Stored entries
===============

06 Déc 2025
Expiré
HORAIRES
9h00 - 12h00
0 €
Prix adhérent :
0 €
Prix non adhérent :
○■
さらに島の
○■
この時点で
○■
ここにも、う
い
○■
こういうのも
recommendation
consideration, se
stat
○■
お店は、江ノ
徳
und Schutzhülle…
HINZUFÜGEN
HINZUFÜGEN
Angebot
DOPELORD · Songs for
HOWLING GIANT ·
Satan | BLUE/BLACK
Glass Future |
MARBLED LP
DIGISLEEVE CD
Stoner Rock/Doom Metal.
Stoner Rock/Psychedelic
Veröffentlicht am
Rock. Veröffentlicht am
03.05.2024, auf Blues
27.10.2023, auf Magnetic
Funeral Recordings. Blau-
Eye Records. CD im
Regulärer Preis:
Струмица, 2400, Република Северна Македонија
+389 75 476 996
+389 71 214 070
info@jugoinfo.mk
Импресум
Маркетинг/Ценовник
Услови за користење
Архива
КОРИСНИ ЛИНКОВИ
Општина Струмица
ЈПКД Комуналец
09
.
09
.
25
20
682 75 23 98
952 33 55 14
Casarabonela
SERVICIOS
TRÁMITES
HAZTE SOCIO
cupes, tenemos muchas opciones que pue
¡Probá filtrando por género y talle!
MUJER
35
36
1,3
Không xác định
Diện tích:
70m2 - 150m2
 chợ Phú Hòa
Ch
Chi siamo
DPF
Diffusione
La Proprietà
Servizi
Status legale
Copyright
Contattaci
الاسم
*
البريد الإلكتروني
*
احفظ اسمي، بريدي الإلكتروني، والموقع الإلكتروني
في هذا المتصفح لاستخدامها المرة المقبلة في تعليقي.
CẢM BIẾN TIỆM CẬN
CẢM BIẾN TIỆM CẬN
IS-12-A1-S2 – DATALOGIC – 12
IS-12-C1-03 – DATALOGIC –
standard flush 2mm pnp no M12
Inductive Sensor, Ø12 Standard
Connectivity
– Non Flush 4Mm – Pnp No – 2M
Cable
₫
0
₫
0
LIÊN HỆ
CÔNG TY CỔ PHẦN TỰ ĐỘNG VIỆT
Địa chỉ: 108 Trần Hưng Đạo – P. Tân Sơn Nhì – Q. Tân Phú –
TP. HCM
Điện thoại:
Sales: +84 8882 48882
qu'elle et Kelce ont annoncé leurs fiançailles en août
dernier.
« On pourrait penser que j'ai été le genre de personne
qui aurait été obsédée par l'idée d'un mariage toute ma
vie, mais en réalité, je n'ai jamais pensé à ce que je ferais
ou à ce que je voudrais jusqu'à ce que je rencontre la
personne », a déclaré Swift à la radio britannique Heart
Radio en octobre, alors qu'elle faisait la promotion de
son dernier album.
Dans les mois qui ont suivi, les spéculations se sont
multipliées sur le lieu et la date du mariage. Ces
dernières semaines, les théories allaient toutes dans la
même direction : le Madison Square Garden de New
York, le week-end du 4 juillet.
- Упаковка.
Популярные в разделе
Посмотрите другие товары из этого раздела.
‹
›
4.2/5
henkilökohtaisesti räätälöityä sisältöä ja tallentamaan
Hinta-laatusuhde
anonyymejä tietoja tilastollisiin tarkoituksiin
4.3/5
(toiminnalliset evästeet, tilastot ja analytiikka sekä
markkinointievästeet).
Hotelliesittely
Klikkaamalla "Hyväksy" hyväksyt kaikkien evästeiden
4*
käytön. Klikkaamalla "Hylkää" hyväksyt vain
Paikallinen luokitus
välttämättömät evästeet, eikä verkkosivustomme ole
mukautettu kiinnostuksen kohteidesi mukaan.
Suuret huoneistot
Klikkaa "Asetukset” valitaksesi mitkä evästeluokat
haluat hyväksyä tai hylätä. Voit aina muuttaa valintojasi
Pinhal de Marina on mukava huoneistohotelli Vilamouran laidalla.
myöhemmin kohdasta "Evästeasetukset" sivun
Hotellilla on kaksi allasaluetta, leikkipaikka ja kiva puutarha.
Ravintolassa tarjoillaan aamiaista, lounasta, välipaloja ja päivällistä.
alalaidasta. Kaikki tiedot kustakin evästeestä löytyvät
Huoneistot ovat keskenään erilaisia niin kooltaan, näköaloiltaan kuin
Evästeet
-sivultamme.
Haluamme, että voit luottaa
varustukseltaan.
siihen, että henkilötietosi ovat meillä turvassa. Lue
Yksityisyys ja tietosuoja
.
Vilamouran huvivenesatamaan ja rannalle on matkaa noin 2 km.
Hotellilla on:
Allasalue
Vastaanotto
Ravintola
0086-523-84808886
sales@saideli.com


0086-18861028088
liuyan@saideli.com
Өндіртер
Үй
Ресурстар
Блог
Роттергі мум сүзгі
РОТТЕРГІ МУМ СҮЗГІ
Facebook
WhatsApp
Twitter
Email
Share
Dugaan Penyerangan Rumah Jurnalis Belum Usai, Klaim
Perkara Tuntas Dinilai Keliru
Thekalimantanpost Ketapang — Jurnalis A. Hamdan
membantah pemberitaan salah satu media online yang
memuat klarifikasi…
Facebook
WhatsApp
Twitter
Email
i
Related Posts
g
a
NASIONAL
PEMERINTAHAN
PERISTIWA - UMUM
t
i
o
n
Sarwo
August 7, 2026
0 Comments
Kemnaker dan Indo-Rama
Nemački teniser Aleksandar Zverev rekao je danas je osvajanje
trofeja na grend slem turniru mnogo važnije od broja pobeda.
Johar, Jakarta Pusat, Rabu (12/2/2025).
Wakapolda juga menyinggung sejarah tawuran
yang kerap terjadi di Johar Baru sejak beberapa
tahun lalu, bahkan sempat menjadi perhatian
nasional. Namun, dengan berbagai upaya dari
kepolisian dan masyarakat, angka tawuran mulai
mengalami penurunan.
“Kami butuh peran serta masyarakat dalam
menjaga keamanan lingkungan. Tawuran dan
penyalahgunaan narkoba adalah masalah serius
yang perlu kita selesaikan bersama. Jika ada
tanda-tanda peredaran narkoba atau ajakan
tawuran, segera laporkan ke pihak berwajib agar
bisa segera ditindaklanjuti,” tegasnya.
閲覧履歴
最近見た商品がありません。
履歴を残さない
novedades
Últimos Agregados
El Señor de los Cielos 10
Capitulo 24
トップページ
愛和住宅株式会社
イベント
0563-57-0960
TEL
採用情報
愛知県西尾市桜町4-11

===============

### Exercise brief:
From the records above, reproduce exactly the lines from the one with "- Упаковка." to the one with "Hotelliesittely", both included, and no others.

### Result for this exercise:
- Упаковка.
Популярные в разделе
Посмотрите другие товары из этого раздела.
‹
›
4.2/5
henkilökohtaisesti räätälöityä sisältöä ja tallentamaan
Hinta-laatusuhde
anonyymejä tietoja tilastollisiin tarkoituksiin
4.3/5
(toiminnalliset evästeet, tilastot ja analytiikka sekä
markkinointievästeet).
Hotelliesittely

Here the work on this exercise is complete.